Swift Current MLA Everett Hindley took on the title in November — an addition to the rural and remote health and seniors portfolio.
“That helps to signify how important this area is for our government,” Hindley told Global News in an interview last month.
“It’s an issue that we’re going to be focusing on very much so into the future.”
While Hindley said he doesn’t have a concrete to-do list yet, addictions and mental health professionals have highlighted some priority areas.
Responding to addictions crisis
The first step is fundamental: Keep people alive.
Overdose deaths have skyrocketed in Saskatchewan, more than quadrupling since 2010. As of Dec. 1, Saskatchewan’s coroner’s service had recorded 122 confirmed and 201 suspected overdose deaths.
Vidya Reddy, an education specialist with AIDS Programs South Saskatchewan, said the ministry must drive that statistic down.
“It’s a completely preventable cause of death,” Reddy said.
“It’s a much bigger challenge to curb addictions and to curb substance use, but we can definitely, definitely… reverse the overdose crisis.”
Reddy gave a nod to the province’s naloxone distribution program, but said overdose prevention sites (OPS) are the best path forward.

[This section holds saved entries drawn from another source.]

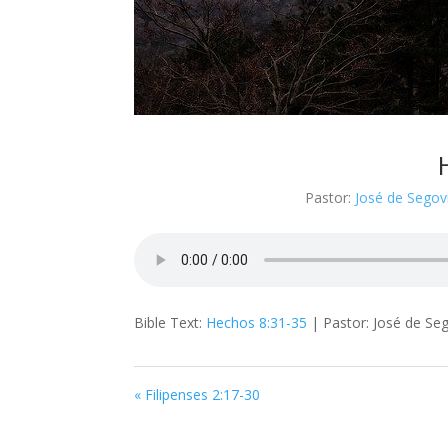
Pastor:
José de Segov
Bible Text:
Hechos 8:31-35
| Pastor: José de Seg
«
Filipenses 2:17-30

OPSs are like temporary, less-sophisticated supervised consumption sites (SCS), which can be set up quickly, Reddy said.
He said they must be established across the province as a stopgap for the crisis.
“Then we can give those people who are dealing with the challenges of addiction a fair chance to overcome them,” Reddy said.
In the latest provincial budget, the government denied funding for the lone SCS in Saskatoon. The sites have been proven to save lives and connect people with appropriate treatment, according to Health Canada.
Local advocates have expressed frustration that the government won’t invest in the evidence-based strategy, despite its assertion that addictions response is a priority.
“We have to look at all the different options that are out there,” Hindley said.
“It’s something I look forward to getting more information on and that will help inform our decisions going forward, but yeah, I can understand the confusion.”
Preventing mental health crisis
The head of the Canadian Mental Health Association (CMHA) in Saskatoon said she hopes the province shifts to a preventive approach.
“This move to identify mental health as part of a ministerial responsibility… really signals, I hope, some investment in our community mental health system,” said Faith Bodnar, CMHA Saskatoon’s executive director.
“We need to look at all parts of the mental health system and supports in our community and move the dial back so that we can be proactive.”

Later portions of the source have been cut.